SilverStone seems to have put some thought into which fans to use, because these produce a soft hum rather than a high-pitched whine. It’s a bit like the difference between the Skull Canyon and Hades Canyon NUCs. Skull Canyon’s fan is loud and distracting, while Hades is quiet even under load. It’s the same here. Even when running tests on it, the fan’s never got to a point where I wanted to move the computer off my desk.
Here’s where things get tricky for me. While I really do love this case, it’s suggested retail price is $379.99. And that’s on top of the cost of the Element itself, which isn’t cheap. I suppose I can’t blame SilverStone for the high cost, because it’s just a piece of an expensive platform. But almost $400 to make a complete system out of the NUC Element may be a hard pill for some to swallow. It would make me pause and rethink the whole idea. Of course, it DOES include the 700W 80 PLUS Gold SFX power supply, which should mitigate the cost a bit.
The fact that I got this and the Element for no cost means I have no qualms about using them. When combined they make a great system. But if I had to spend the money on both, I’d hesitate for sure.
Having said that, the cost of the NUC Element seems to be dropping, so there may be a day soon when it does make good financial sense to go this way.
I love this case. I love the design, the features, the functionality…there’s nothing about it I don’t like. Combining it with the i7 NUC Element, 32GB of RAM, and a couple of Western Digital Black SSDs gave me a fast, solid system that will come in very handy for computer editing. This is a computer that should be useful for years to come.
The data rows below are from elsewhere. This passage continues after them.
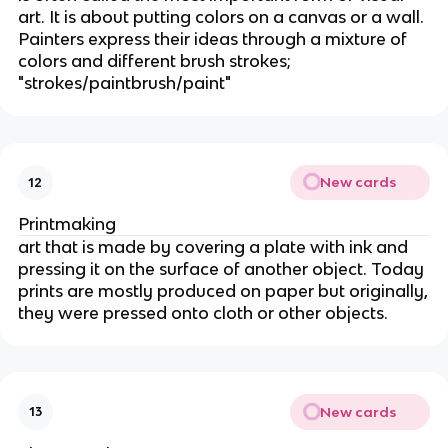
art. It is about putting colors on a canvas or a wall.
Painters express their ideas through a mixture of
colors and different brush strokes;
"strokes/paintbrush/paint"
New cards
12
Printmaking
art that is made by covering a plate with ink and
pressing it on the surface of another object. Today
prints are mostly produced on paper but originally,
they were pressed onto cloth or other objects.
New cards
13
And if Intel has anything to say about it, upgrading it in the future should be a snap. I’m still not sold on the NUC Element as a platform, but I AM sold on SilverStone’s ability to design a case that makes the platform work. They’ve once again impressed me with their attention to detail and build quality.
My only gripe would have to be the price, and that’s really only because the price of the case has to be added to the price of the Element itself. I could probably build something just as good using a standard micro ATX board for a bit less. But the Element prices seem to be coming down, so that should help. I still don’t see the NUC Element as a NUC, but that’s just me.
So if you can get past the price and the niche nature of the NUC Element, SilverStone’s VT04 case can help you to build a powerful, beautiful mini PC.